In RO–RS comparisons, RO observations are usually co-located with RS profiles within a fixed time window and distance, i.e. within 3–6 h and circles of radii ranging between 100 and 500 km. In this study, we first show that vertical filtering of RO and RS profiles to a common vertical resolution reduces representativeness errors. We then test two methods of reducing horizontal sampling errors during RO–RS comparisons: restricting co-location pairs to within ellipses oriented along the direction of wind flow rather than circles and applying a spatial–temporal sampling correction based on model data. Using data from 2011 to 2014, we compare RO and RS differences at four GCOS Reference Upper-Air Network (GRUAN) RS stations in different climatic locations, in which co-location pairs were constrained to a large circle (∼666 km radius), small circle (∼300 km radius), and ellipse parallel to the wind direction (∼666 km semi-major axis, ∼133 km semi-minor axis). We hypothesize that refractivity gradients lie perpendicular to wind flow, therefore co-locating RO observations within ellipses of semi-major axis a oriented along the direction of wind flow should reduce sampling errors relative to circles of radii a. We also apply a spatial–temporal sampling correction using European Centre for Medium-Range Weather Forecasts Interim Reanalysis (ERA-Interim) gridded data. The spatial-temporal sampling correction uses a double-differencing method, correcting the computed RO–RS differences relative to the model background field.

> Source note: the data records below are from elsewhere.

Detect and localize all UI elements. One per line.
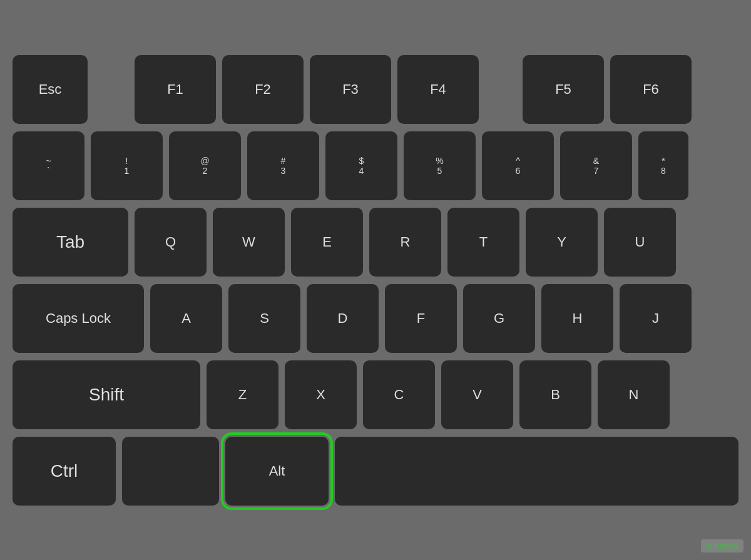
f1-key[interactable]: F1: [135, 55, 216, 124]
capslock-key[interactable]: Caps Lock: [13, 284, 144, 353]
5-key[interactable]: % 5: [404, 131, 476, 200]
8-key[interactable]: * 8: [638, 131, 688, 200]
x-key[interactable]: X: [285, 360, 357, 429]
f-key[interactable]: F: [385, 284, 457, 353]
bottom-row: Ctrl Alt: [13, 437, 738, 506]
d-key[interactable]: D: [307, 284, 379, 353]
ctrl-key[interactable]: Ctrl: [13, 437, 116, 506]
asdf-row: Caps Lock A S D F G H J: [13, 284, 738, 353]
7-key[interactable]: & 7: [560, 131, 632, 200]
v-key[interactable]: V: [441, 360, 513, 429]
6-key[interactable]: ^ 6: [482, 131, 554, 200]
h-key[interactable]: H: [541, 284, 613, 353]
zxcv-row: Shift Z X C V B N: [13, 360, 738, 429]
a-key[interactable]: A: [150, 284, 222, 353]
r-key[interactable]: R: [369, 208, 441, 277]
wikihow-badge: wikiHow: [701, 539, 743, 552]
2-key[interactable]: @ 2: [169, 131, 241, 200]
qwerty-row: Tab Q W E R T Y U: [13, 208, 738, 277]
f4-key[interactable]: F4: [397, 55, 479, 124]
f5-key[interactable]: F5: [523, 55, 604, 124]
alt-key[interactable]: Alt: [225, 437, 329, 506]
tilde-key[interactable]: ~ `: [13, 131, 84, 200]
e-key[interactable]: E: [291, 208, 363, 277]
tab-key[interactable]: Tab: [13, 208, 128, 277]
n-key[interactable]: N: [598, 360, 670, 429]
f3-key[interactable]: F3: [310, 55, 391, 124]
f2-key[interactable]: F2: [222, 55, 304, 124]
esc-key[interactable]: Esc: [13, 55, 88, 124]
shift-key[interactable]: Shift: [13, 360, 200, 429]
u-key[interactable]: U: [604, 208, 676, 277]
keyboard-container: Esc F1 F2 F3 F4 F5 F6 ~ `: [0, 0, 751, 560]
j-key[interactable]: J: [620, 284, 692, 353]
w-key[interactable]: W: [213, 208, 285, 277]
c-key[interactable]: C: [363, 360, 435, 429]
3-key[interactable]: # 3: [247, 131, 319, 200]
g-key[interactable]: G: [463, 284, 535, 353]
4-key[interactable]: $ 4: [325, 131, 397, 200]
number-row: ~ ` ! 1 @ 2 # 3 $ 4: [13, 131, 738, 200]
wikihow-prefix: wiki: [706, 541, 722, 551]
function-key-row: Esc F1 F2 F3 F4 F5 F6: [13, 55, 738, 124]
t-key[interactable]: T: [447, 208, 519, 277]
z-key[interactable]: Z: [207, 360, 278, 429]
q-key[interactable]: Q: [135, 208, 207, 277]
1-key[interactable]: ! 1: [91, 131, 163, 200]
f6-key[interactable]: F6: [610, 55, 692, 124]
fn-key[interactable]: [122, 437, 219, 506]
s-key[interactable]: S: [228, 284, 300, 353]
space-key[interactable]: [335, 437, 738, 506]
wikihow-suffix: How: [722, 541, 738, 551]
y-key[interactable]: Y: [526, 208, 598, 277]
b-key[interactable]: B: [519, 360, 591, 429]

Our results indicate that restricting RO–RS co-locations to within ellipses oriented along the direction of wind flow and applying the spatial-temporal sampling correction can significantly reduce sampling errors during RO–RS comparisons. The full results, impacts, and implications of applying these methods will be presented. Further implications of the spatial and temporal dependencies of the spatial-temporal sampling correction will also be discussed. These methods of reducing sampling errors are not limited to RO–RS comparisons and can be used to reduce spatial and temporal sampling errors during comparisons between other sounding systems.

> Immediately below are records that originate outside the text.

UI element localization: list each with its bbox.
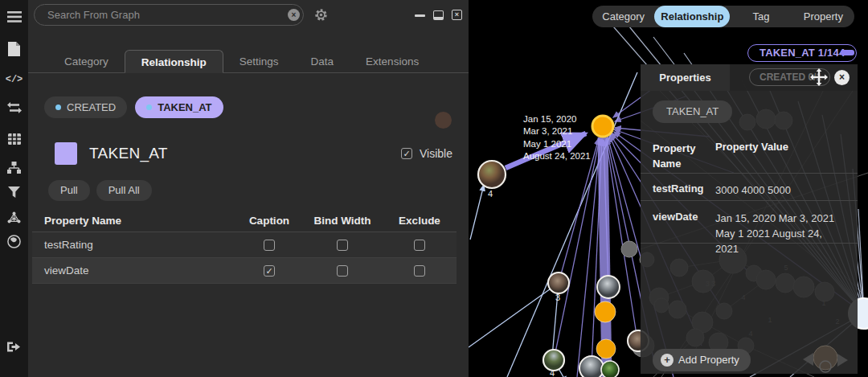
tab-category[interactable]: Category (48, 50, 125, 73)
move-icon[interactable] (810, 68, 828, 86)
tab-extensions[interactable]: Extensions (350, 50, 435, 73)
exclude-checkbox[interactable]: ✓ (414, 240, 425, 251)
photo-node[interactable] (597, 276, 620, 298)
graph-canvas[interactable]: 5 3 3 4 1 4 1 2 (469, 0, 868, 377)
maximize-button[interactable] (433, 10, 444, 20)
photo-node[interactable] (548, 273, 569, 293)
table-row: viewDate ✓ ✓ ✓ (32, 258, 457, 284)
date-node[interactable] (596, 339, 616, 359)
pull-all-button[interactable]: Pull All (96, 180, 152, 201)
minimize-pill-icon[interactable] (841, 50, 854, 55)
right-tab-tag[interactable]: Tag (730, 6, 792, 27)
prop-row-value: Jan 15, 2020 Mar 3, 2021 May 1 2021 Augu… (715, 211, 848, 256)
relationship-color-swatch[interactable] (55, 142, 77, 165)
bind-width-checkbox[interactable]: ✓ (337, 240, 348, 251)
search-input[interactable] (34, 4, 304, 26)
tab-data[interactable]: Data (295, 50, 350, 73)
prev-arrow-icon[interactable] (803, 353, 813, 366)
column-property-value: Property Value (715, 141, 788, 153)
close-icon[interactable]: × (834, 70, 850, 85)
relationship-chips: CREATED TAKEN_AT (44, 96, 223, 118)
add-property-button[interactable]: +Add Property (653, 349, 751, 371)
properties-panel-header: Properties CREATED 0/1 × (641, 64, 858, 91)
property-table-header: Property Name Caption Bind Width Exclude (32, 210, 457, 232)
next-arrow-icon[interactable] (837, 354, 848, 367)
photo-node-dim[interactable] (813, 346, 837, 370)
close-window-button[interactable]: × (452, 10, 462, 20)
graph-nav-arrows (800, 344, 854, 374)
prop-row-value: 3000 4000 5000 (715, 182, 848, 198)
property-name: testRating (32, 239, 236, 251)
photo-node[interactable] (579, 356, 604, 377)
exclude-checkbox[interactable]: ✓ (414, 265, 425, 277)
property-table: Property Name Caption Bind Width Exclude… (32, 210, 457, 284)
globe-icon[interactable] (0, 231, 28, 252)
right-tab-category[interactable]: Category (592, 6, 654, 27)
right-tab-property[interactable]: Property (792, 6, 854, 27)
caption-checkbox[interactable]: ✓ (264, 240, 275, 251)
table-row: testRating ✓ ✓ ✓ (32, 232, 457, 258)
icon-rail: </> (0, 0, 28, 377)
swap-arrows-icon[interactable] (0, 97, 28, 118)
column-property-name: Property Name (653, 141, 709, 171)
svg-text:3: 3 (555, 293, 560, 302)
minimize-button[interactable] (415, 10, 425, 20)
visible-checkbox[interactable]: ✓ (401, 148, 412, 159)
code-icon[interactable]: </> (0, 69, 28, 90)
selection-title: TAKEN_AT (89, 145, 168, 162)
date-node[interactable] (595, 301, 616, 322)
chip-taken-at[interactable]: TAKEN_AT (135, 96, 223, 118)
properties-tab[interactable]: Properties (641, 64, 730, 91)
search-clear-icon[interactable]: × (288, 9, 300, 21)
tab-relationship[interactable]: Relationship (125, 50, 223, 73)
photo-node[interactable] (478, 161, 506, 188)
table-grid-icon[interactable] (0, 129, 28, 150)
relationship-dot (146, 104, 152, 110)
tab-settings[interactable]: Settings (223, 50, 295, 73)
property-name: viewDate (32, 264, 236, 277)
filter-icon[interactable] (0, 182, 28, 203)
window-controls: × (415, 10, 462, 20)
plus-icon: + (661, 354, 674, 367)
menu-icon[interactable] (0, 6, 28, 27)
graph-app-window: </> × × Category Relationship Settings D… (0, 0, 868, 377)
svg-text:4: 4 (488, 189, 493, 199)
caption-checkbox[interactable]: ✓ (264, 265, 275, 277)
properties-panel: Properties CREATED 0/1 × TAKEN_AT Proper… (641, 64, 858, 374)
relationship-dot (55, 104, 61, 110)
left-panel: × × Category Relationship Settings Data … (28, 0, 469, 377)
hierarchy-icon[interactable] (0, 157, 28, 178)
selected-date-node[interactable] (592, 116, 613, 137)
pull-button[interactable]: Pull (48, 180, 90, 201)
color-dot[interactable] (435, 112, 452, 129)
document-icon[interactable] (0, 39, 28, 59)
bind-width-checkbox[interactable]: ✓ (337, 265, 348, 277)
left-tabs: Category Relationship Settings Data Exte… (28, 50, 469, 73)
prop-row-name: testRating (653, 182, 704, 195)
visible-label: Visible (420, 147, 452, 160)
settings-gear-icon[interactable] (314, 8, 328, 22)
selection-header: TAKEN_AT ✓ Visible (55, 141, 452, 166)
network-mesh-icon[interactable] (0, 207, 28, 227)
prop-row-name: viewDate (653, 211, 698, 223)
right-tab-bar: Category Relationship Tag Property (592, 6, 854, 27)
logout-icon[interactable] (0, 336, 28, 357)
svg-text:4: 4 (550, 368, 555, 377)
photo-node[interactable] (601, 361, 619, 377)
right-tab-relationship[interactable]: Relationship (654, 6, 730, 27)
chip-created[interactable]: CREATED (44, 96, 127, 118)
panel-relationship-chip[interactable]: TAKEN_AT (653, 100, 732, 123)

Figure 1. Root-mean-square (RMS) differences for RO–RS co-locations at the Lindenberg RS station during 2014. RMS differences with the ellipse method only (solid; large circle: orange; small circle: grey; ellipse: magenta) and RMS differences with the ellipse method and sampling correction (dashed, abbreviated SC) are shown for three variables: (b) refractivity, (c) temperature, and (d) water vapor pressure. The number of pairs within each ellipse (solid) and ellipse plus sampling correction (dashed) are given in (a).